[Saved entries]
* * *

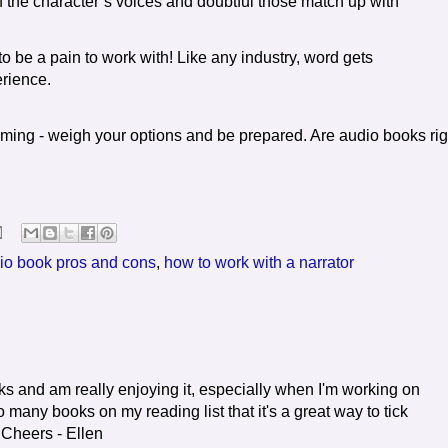
f the character’s voices and doubtful those match up with
 be a pain to work with! Like any industry, word gets
rience.
ing - weigh your options and be prepared. Are audio books rig
io book pros and cons
,
how to work with a narrator
ooks and am really enjoying it, especially when I'm working on
 many books on my reading list that it's a great way to tick
. Cheers - Ellen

* * *

▸ **Try it**:
Output nothing but the records above, word for word, with the pictures removed.

▸ **Result below**:
f the character’s voices and doubtful those match up with
 be a pain to work with! Like any industry, word gets
rience.
ing - weigh your options and be prepared. Are audio books rig
io book pros and cons
,
how to work with a narrator
ooks and am really enjoying it, especially when I'm working on
 many books on my reading list that it's a great way to tick
. Cheers - Ellen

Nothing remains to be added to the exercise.